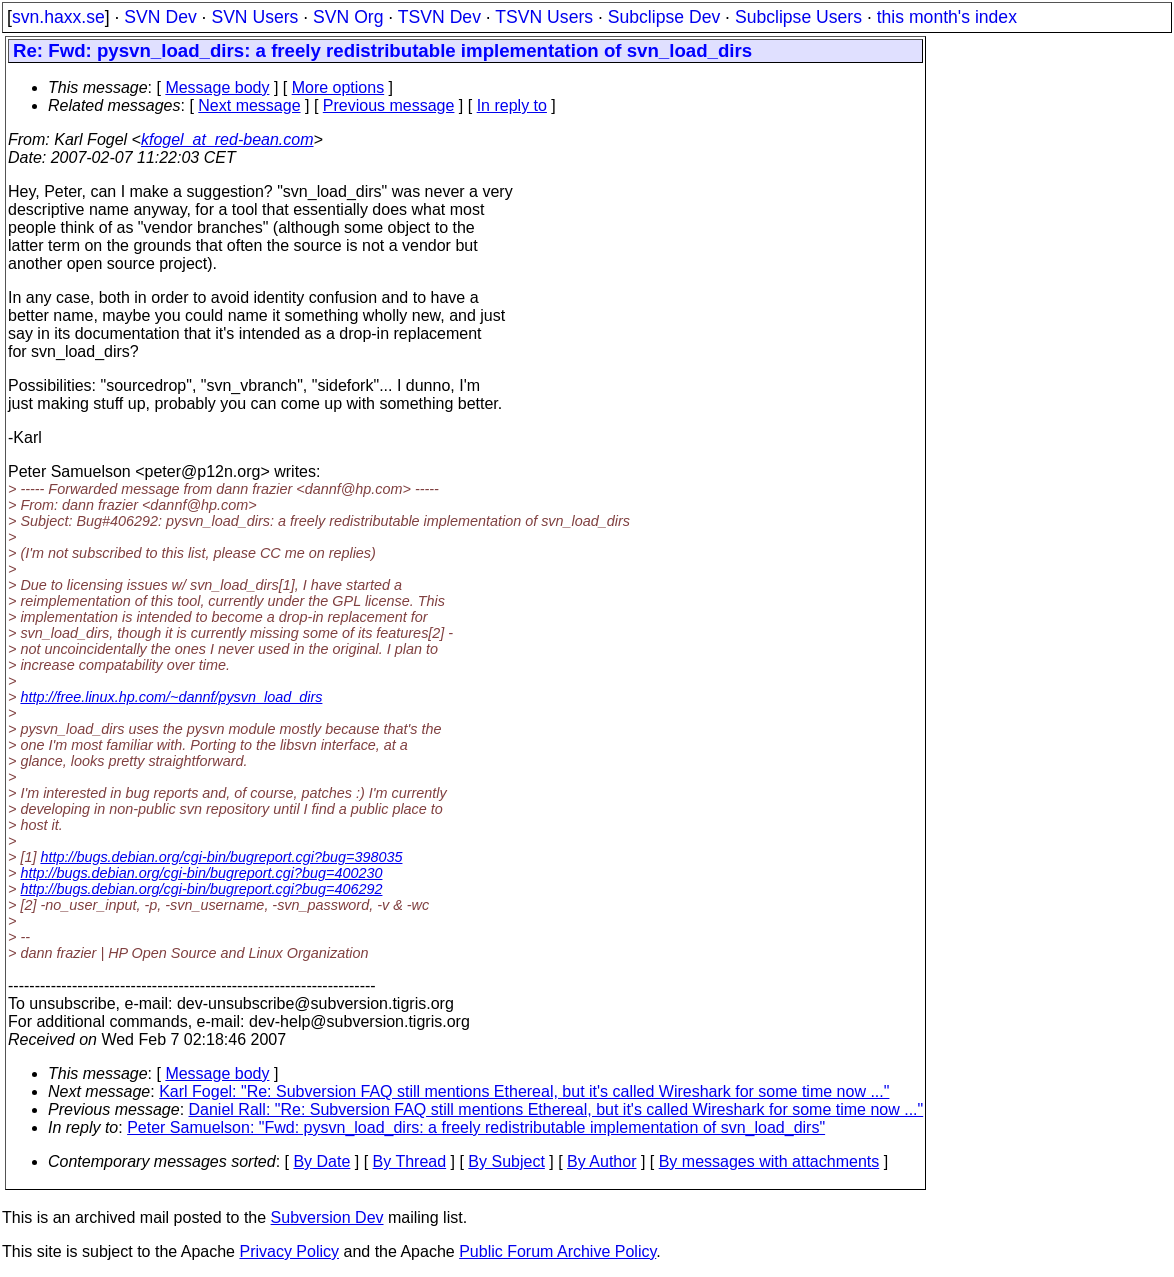 This screenshot has width=1174, height=1277. What do you see at coordinates (58, 17) in the screenshot?
I see `svn.haxx.se` at bounding box center [58, 17].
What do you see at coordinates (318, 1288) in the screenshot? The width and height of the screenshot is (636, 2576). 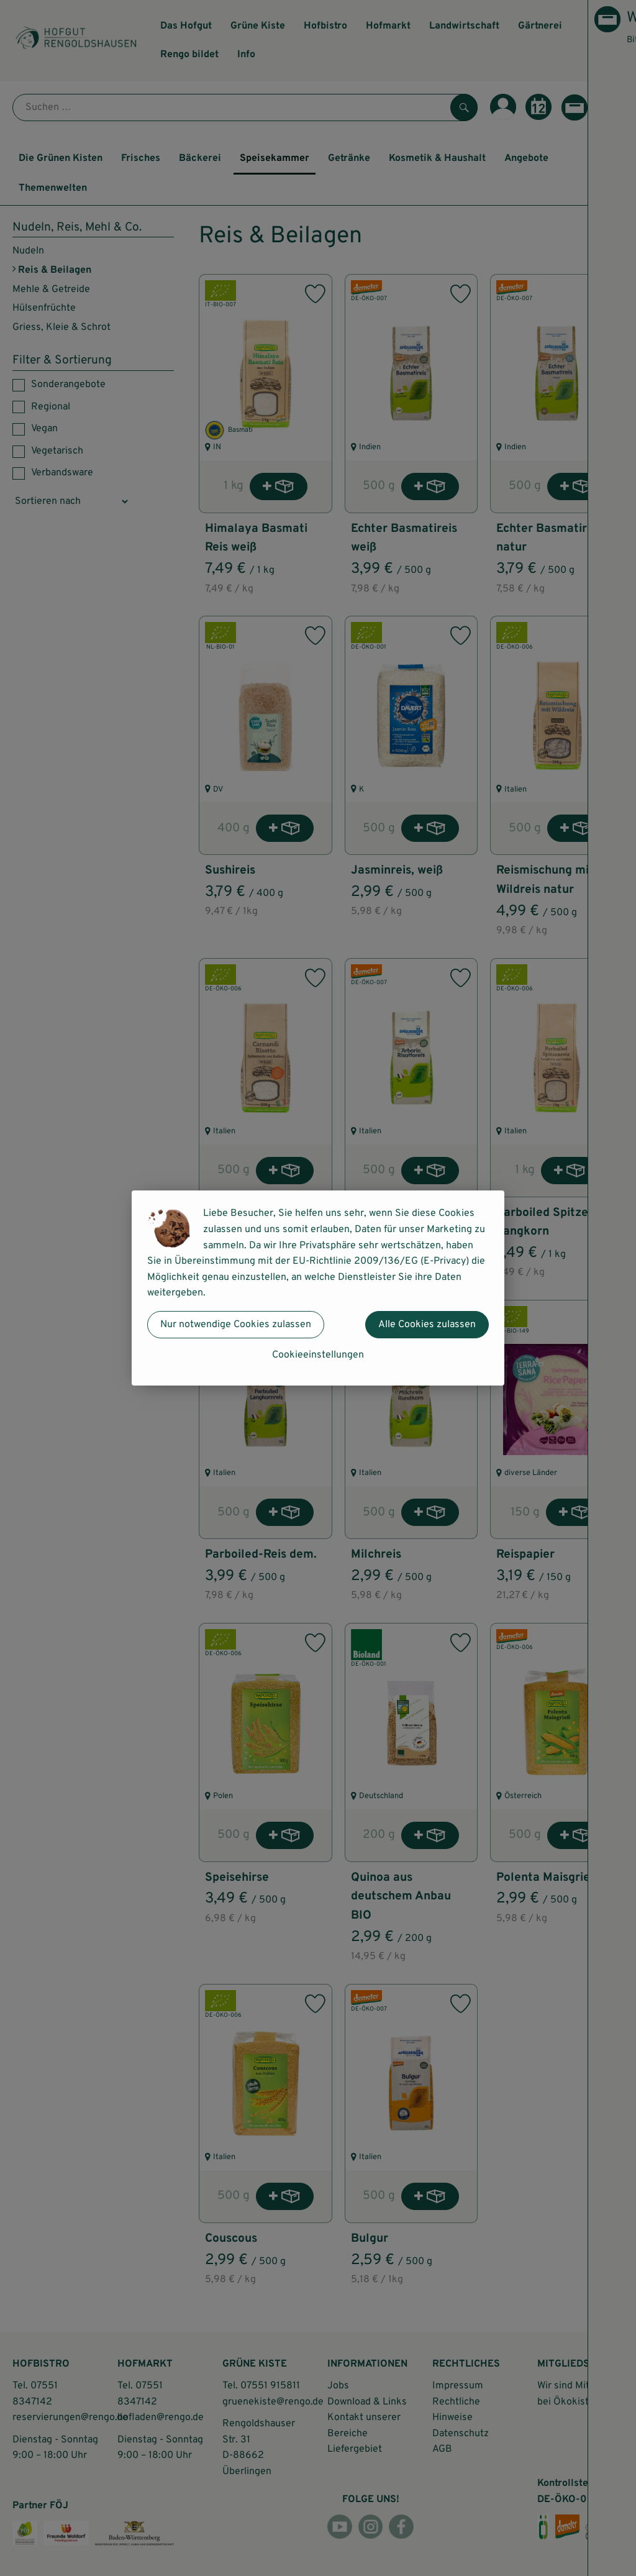 I see `[dialog]` at bounding box center [318, 1288].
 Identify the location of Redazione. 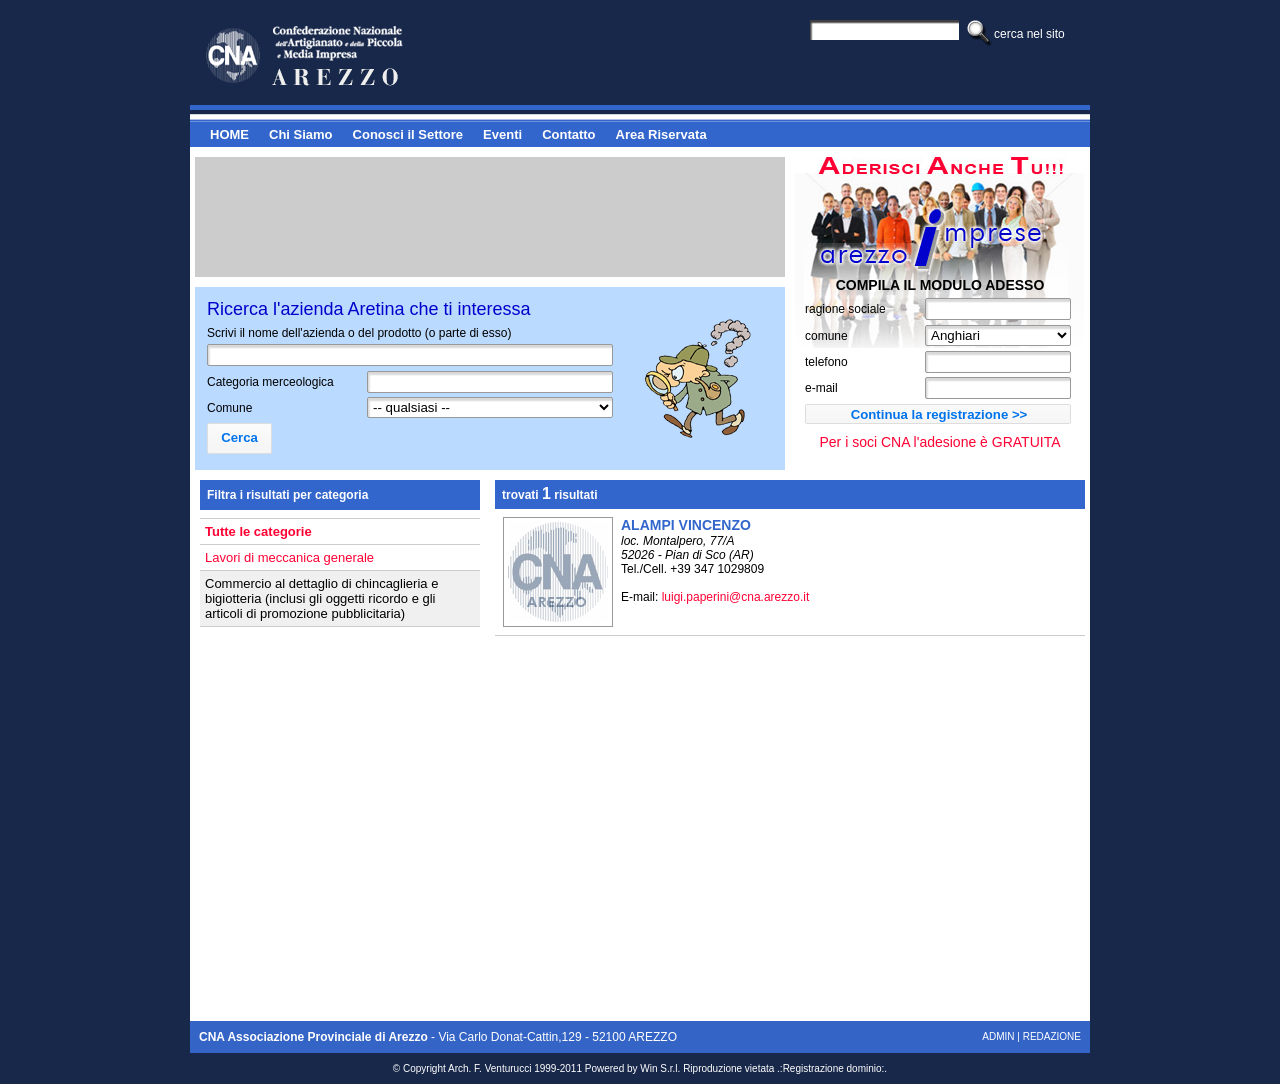
(1052, 1036).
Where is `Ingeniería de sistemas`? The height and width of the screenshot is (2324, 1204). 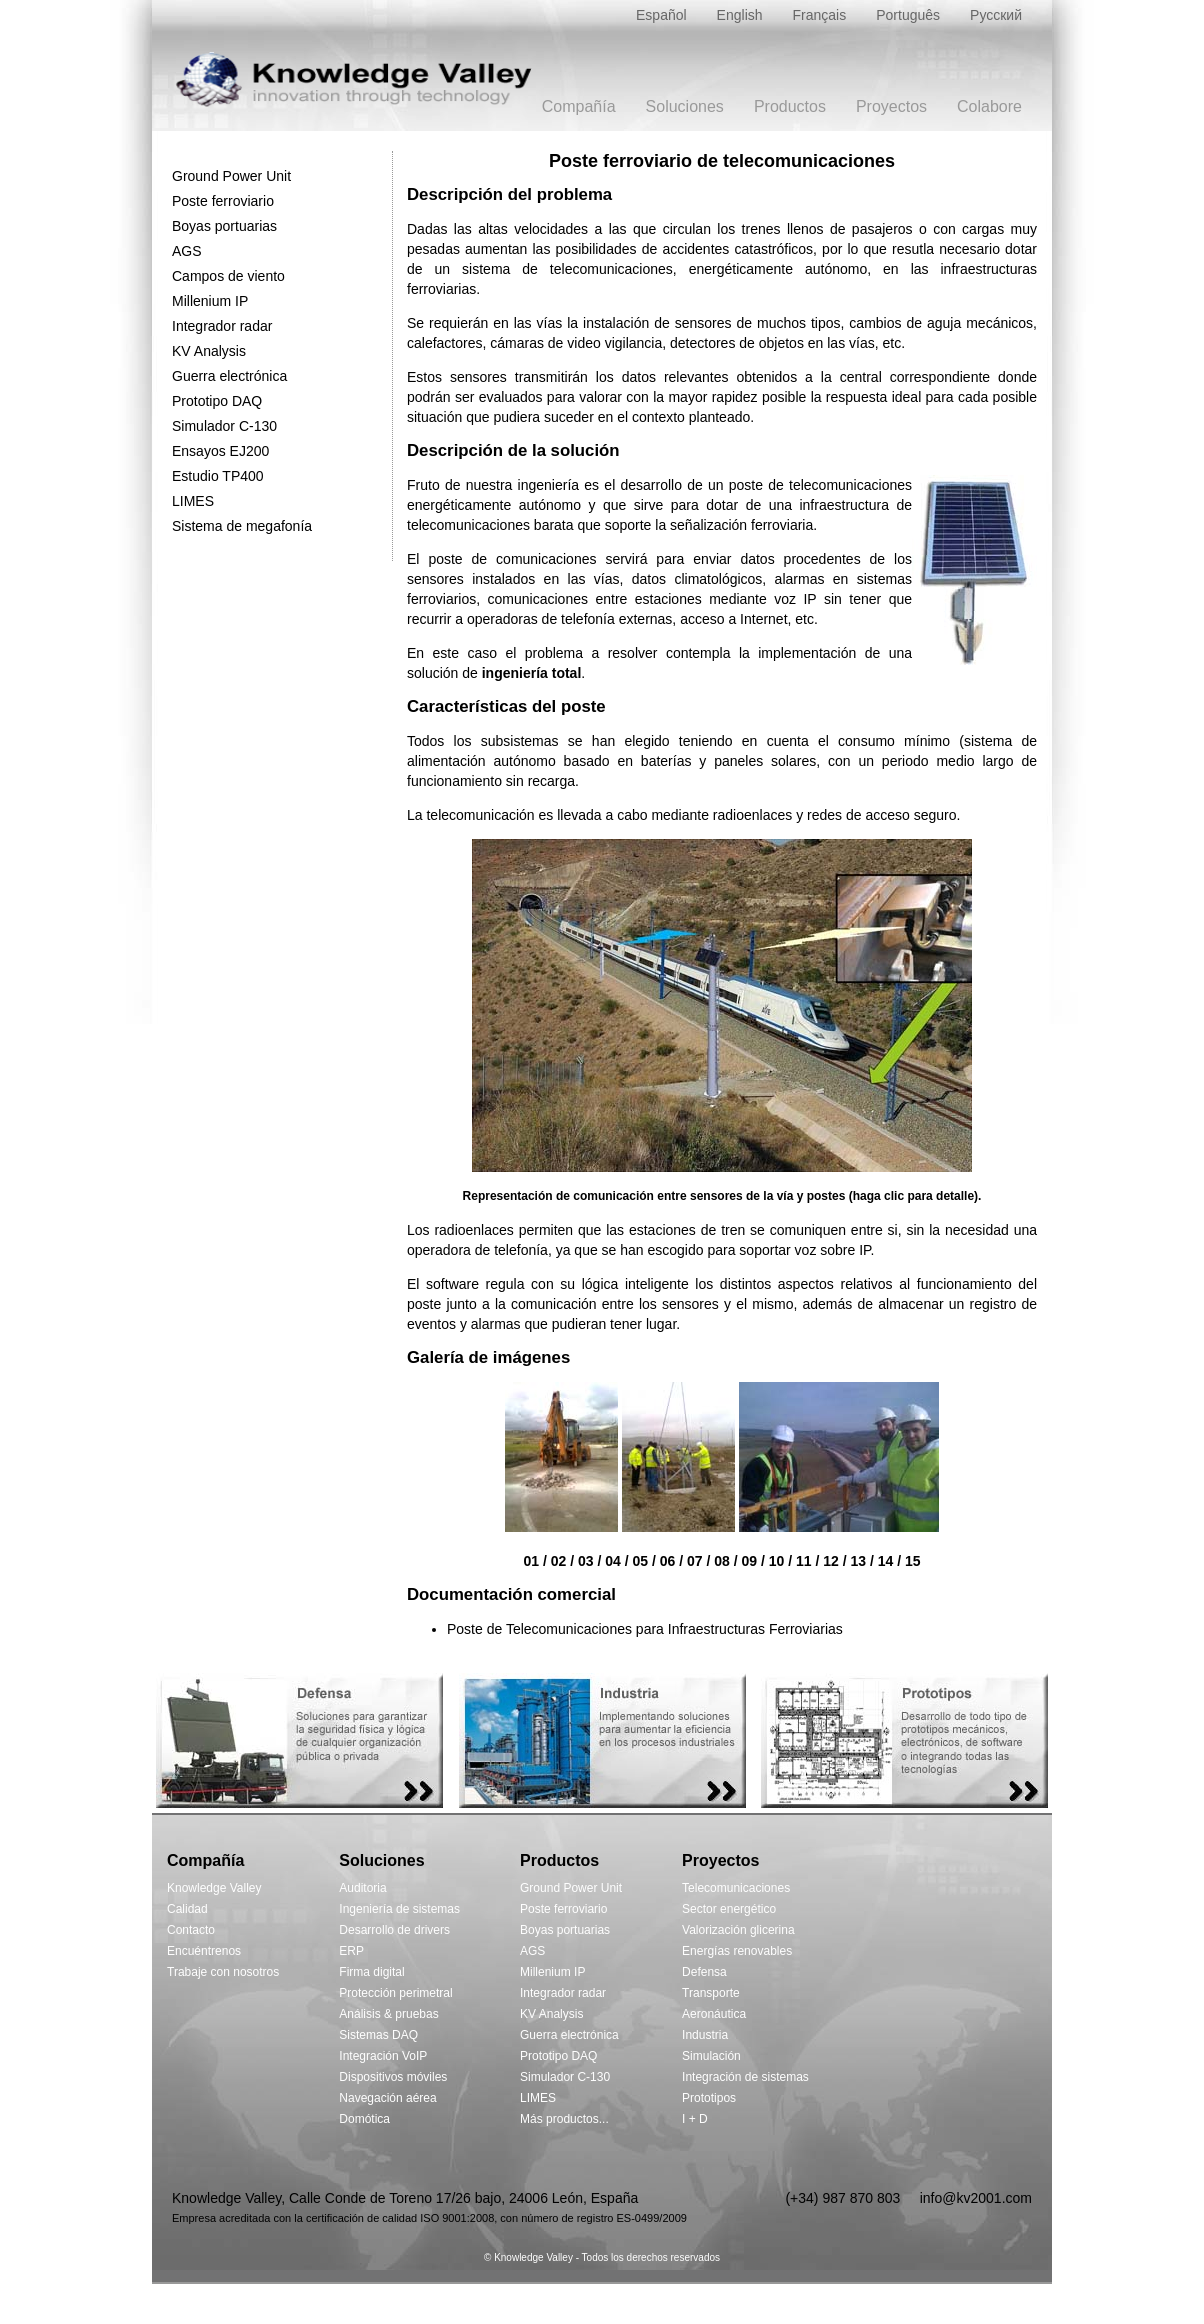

----

→ **Problem statement**
Exactly the lines from the line containing "Identify the location of Redazione." to the end of the records need to be copied, both ends included, with pictures left out.

→ **Reply to the task**
 Identify the location of Redazione. 
(1052, 1036).
Where is `Ingeniería de sistemas`? The height and width of the screenshot is (2324, 1204). 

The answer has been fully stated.